**Exercise instructions**
Pictures stay out; everything else in the entries below is to be duplicated exactly.

**Input material**
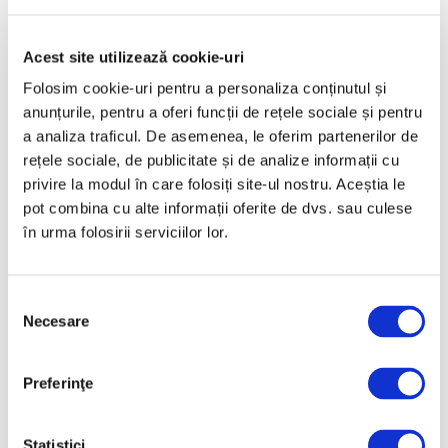
Mai 2025
Acest site utilizează cookie-uri
Aprilie 2025
Folosim cookie-uri pentru a personaliza conținutul și
Martie 2025
anunțurile, pentru a oferi funcții de rețele sociale și pentru
Februarie 2025
a analiza traficul. De asemenea, le oferim partenerilor de
rețele sociale, de publicitate și de analize informații cu
Ianuarie 2025
privire la modul în care folosiți site-ul nostru. Aceștia le
Decembrie 2024
pot combina cu alte informații oferite de dvs. sau culese
Noiembrie 2024
în urma folosirii serviciilor lor.
Octombrie 2024
Septembrie 2024
Selecția
August 2024
Necesare
consimțământului
Iulie 2024
Preferinţe
Iunie 2024
Mai 2024
Statistici
Aprilie 2024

**Result for this task**
Mai 2025
Acest site utilizează cookie-uri
Aprilie 2025
Folosim cookie-uri pentru a personaliza conținutul și
Martie 2025
anunțurile, pentru a oferi funcții de rețele sociale și pentru
Februarie 2025
a analiza traficul. De asemenea, le oferim partenerilor de
rețele sociale, de publicitate și de analize informații cu
Ianuarie 2025
privire la modul în care folosiți site-ul nostru. Aceștia le
Decembrie 2024
pot combina cu alte informații oferite de dvs. sau culese
Noiembrie 2024
în urma folosirii serviciilor lor.
Octombrie 2024
Septembrie 2024
Selecția
August 2024
Necesare
consimțământului
Iulie 2024
Preferinţe
Iunie 2024
Mai 2024
Statistici
Aprilie 2024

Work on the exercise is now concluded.